# Ridgid Cam on a budget...buying used?



## Jiffy (May 24, 2009)

So I have decided to buy a camera system. I know Ridgid is the way to go but I am still on a budget. I subscribe to the theory that a used Ridgid system is still better than buying another brand (as mentioned by another member in my other post).

I wish there were deals on new equipment more than once a year at the pumper show. And yes, I have spoke w they guys at AJ Coleman. 

So what is the opinion on buying used? Some have said to only buy if a "smoking deal" is found. What is considered a smoking deal?

I'm looking for a mini reel, CS6 (w/ batteries/charger) and scout locator. New cost $8200 (per Kirk @ AJ Coleman TODAY)

From what I have found on Ebay it looks like I could save in the neighborhood of $2K (give or take a bit) as opposed to buying new. This brings me into the range of what I have budgeted ($6k)

Just curious as to what kind of deals can be had for used equipment. I consider saving $2K a pretty good deal, maybe not smoking deal but good. 

If you have made a smoking deal (locally or ebay) on this type of equipment let me know. Like to hear about actual purchases rather than ebay listings that have not yet been finalized.


----------



## dhal22 (Jul 30, 2010)

Ask your local Ridgid rep for advice on getting a used (or new) camera serviced. Mine claims to bring me a temp camera if I need to send in mine for service. So far no need for that offer.


----------



## Shoot'N'Plumber (Apr 27, 2013)

Ya gotta look, look, look...then just when yur wife says "Jesus! Yur one the phone again!"...you look some more. 

I slowly pieced my setup over like 6 months and it drove me batsh*t crazy all the looking. I scored my navitrack on Craigslist from a guy in Vegas for I think $1,100.00 then bought the CS6 earlier than I wanted but it was like the last day of the spring fling and I'm so glad I did that because I got the batteries for free (saved like $680.00 from buying local in SoCal. 

Then just when I thought all hope was lost on a 200' mini and set on buying new...BAM! One morning I was parousing Craigslist earlier than normal and a deal that sounded too good to be true was listed just minutes prior to logging on. I called the guy and it seemed legit so I really felt it out and cancelled everything for the day and drove the 2-1/2 hours to San Diego and scored a used once mini for $2,200.00 and a complete K-50 setup wit all the drum adapters and cable for $600.00 I was so stoked. 

So ya gotta keep looking and expand your search to even a few hours drive away on Craigslist.


----------



## cjtheplumber (Mar 9, 2012)

Shoot'N'Plumber said:


> Ya gotta look, look, look...then just when yur wife says "Jesus!
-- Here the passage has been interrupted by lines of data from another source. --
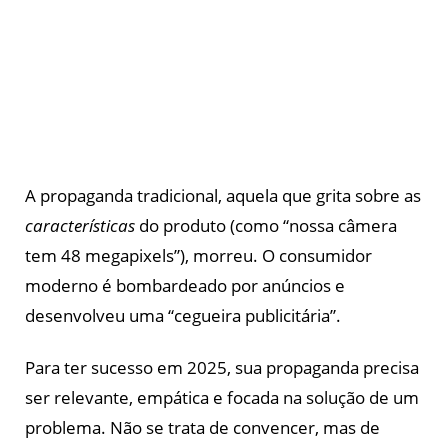
A propaganda tradicional, aquela que grita sobre as
características
do produto (como “nossa câmera
tem 48 megapixels”), morreu. O consumidor
moderno é bombardeado por anúncios e
desenvolveu uma “cegueira publicitária”.
Para ter sucesso em 2025, sua propaganda precisa
ser relevante, empática e focada na solução de um
problema. Não se trata de convencer, mas de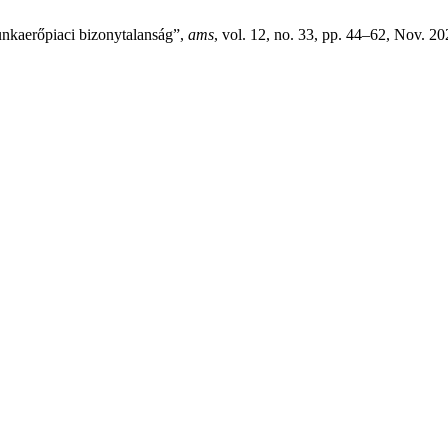
unkaerőpiaci bizonytalanság”,
ams
, vol. 12, no. 33, pp. 44–62, Nov. 20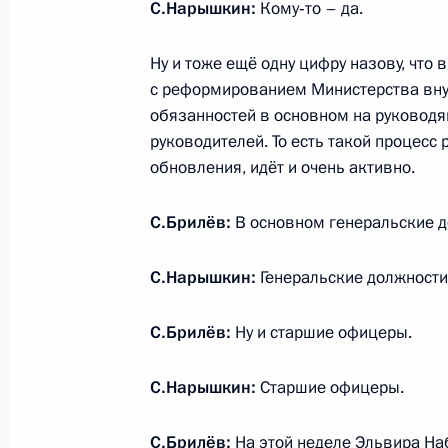
С.Нарышкин:
Кому‑то – да.
31 мая 2011 года, 15:00
Берлин
Ну и тоже ещё одну цифру назову, что
с реформированием Министерства внут
31 мая мобильная приёмная Презид
обязанностей в основном на руководя
в Ставрополье
руководителей. То есть такой процесс
обновления, идёт и очень активно.
31 мая 2011 года, 09:00
Ставрополь
С.Брилёв:
В основном генеральские 
30 мая 2011 года, понедельник
С.Нарышкин:
Генеральские должности
Об исполнении поручения Президен
высокотехнологичного медицинско
С.Брилёв:
Ну и старшие офицеры.
Российской Федерации
С.Нарышкин:
Старшие офицеры.
30 мая 2011 года, 13:00
С.Брилёв:
На этой неделе Эльвира На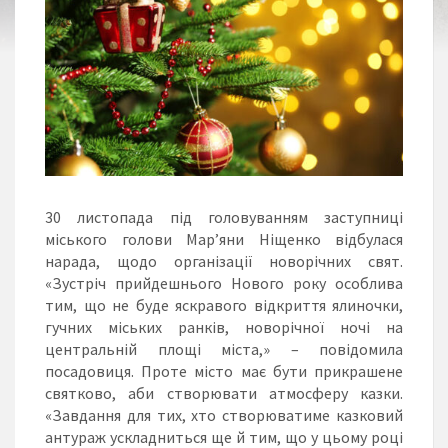
30 листопада під головуванням заступниці
міського голови Мар’яни Ніщенко відбулася
нарада, щодо організації новорічних свят.
«Зустріч прийдешнього Нового року особлива
тим, що не буде яскравого відкриття ялиночки,
гучних міських ранків, новорічної ночі на
центральній площі міста,» – повідомила
посадовиця. Проте місто має бути прикрашене
святково, аби створювати атмосферу казки.
«Завдання для тих, хто створюватиме казковий
антураж ускладниться ще й тим, що у цьому році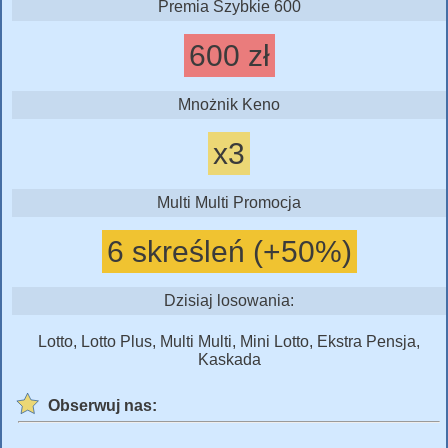
Premia Szybkie 600
600 zł
Mnożnik Keno
x3
Multi Multi Promocja
6 skreśleń (+50%)
Dzisiaj losowania:
Lotto, Lotto Plus, Multi Multi, Mini Lotto, Ekstra Pensja,
Kaskada
Obserwuj nas: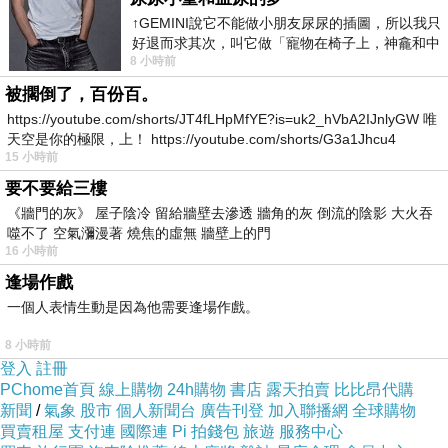
↑GEMINI說它不能做小朋友尿尿的插圖，所以我只
好退而求其次，叫它做「寵物在椅子上，神龕和中
8 小時前
年人臉孔」的畫了。 六月底
被擱倒了，百份百。
https://youtube.com/shorts/JT4fLHpMfYE?is=uk2_hVbA2IJnlyGW 唯
天空是你的極限，上！ https://youtube.com/shorts/G3a1Jhcu4
15 小時前
媽媽與姨丈把花瓶換新水又搽拭了大理石碑文後
要不要給三樓
我們就回台北
《牆門的灰》 屋子陰冷 留給牆壁去滲透 牆角的灰 倒流的陰影 大火吞
期間還聽到有人唱詩歌
噬不了 空氣瀰漫著 燒焦的虛無 牆壁上的門
16 小時前
應該是其他墓區的家人
逢場作戲
這墓區我很喜歡
一個人表情生動是因為他需要逢場作戲。
但我並非基督教徒應該不能葬這裡
8 小時前
登入
註冊
回車上時我看到墓區有長櫻花
PChome首頁
線上購物
24h購物
書店
露天拍賣
比比昂代購
新聞
/
氣象
股市
個人新聞台
廣告刊登
加入聯播網
全球購物
順手拍了一下
買賣租屋
支付連
國際連
Pi 拍錢包
旅遊
服務中心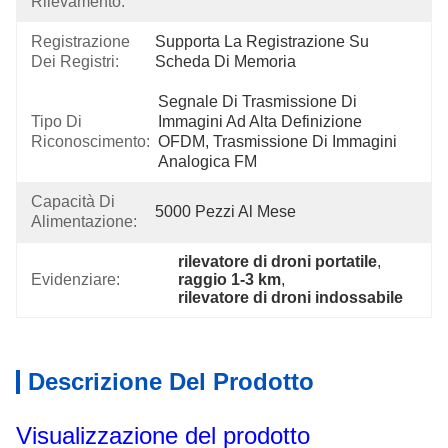
Rilevamento:
Registrazione
Supporta La Registrazione Su 
Dei Registri:
Scheda Di Memoria
Segnale Di Trasmissione Di 
Tipo Di
Immagini Ad Alta Definizione 
Riconoscimento:
OFDM, Trasmissione Di Immagini 
Analogica FM 
Capacità Di
5000 Pezzi Al Mese
Alimentazione:
rilevatore di droni portatile
, 
Evidenziare:
raggio 1-3 km
, 
rilevatore di droni indossabile
Descrizione Del Prodotto
Visualizzazione del prodotto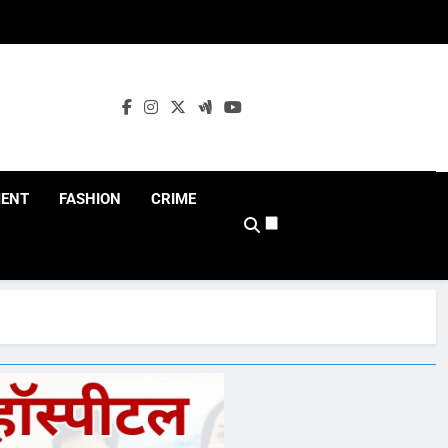
MENT
FASHION
CRIME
Yur one the phone again!"...you look some more.
> 
> I slowly pieced my setup over like 6 months and it drove me batsh*t crazy all the looking. I scored my navitrack on Craigslist from a guy in Vegas for I think $1,100.00 then bought the CS6 earlier than I wanted but it was like the last day of the spring fling and I'm so glad I did that because I got the batteries for free (saved like $680.00 from buying local in SoCal.
> 
> ...


Yup don't know better words. This above is the way to go!


I purchased off ebay and craiglist as well. You just have to keep looking you can get a 200ft mini reel for around 3k to $3500. A mini monitor for about $1200. My advise whatever you do. I don't recommend buying the small reel with the camera mounted on top such as the one on this link. I have seen complete set ups go for $4500 used.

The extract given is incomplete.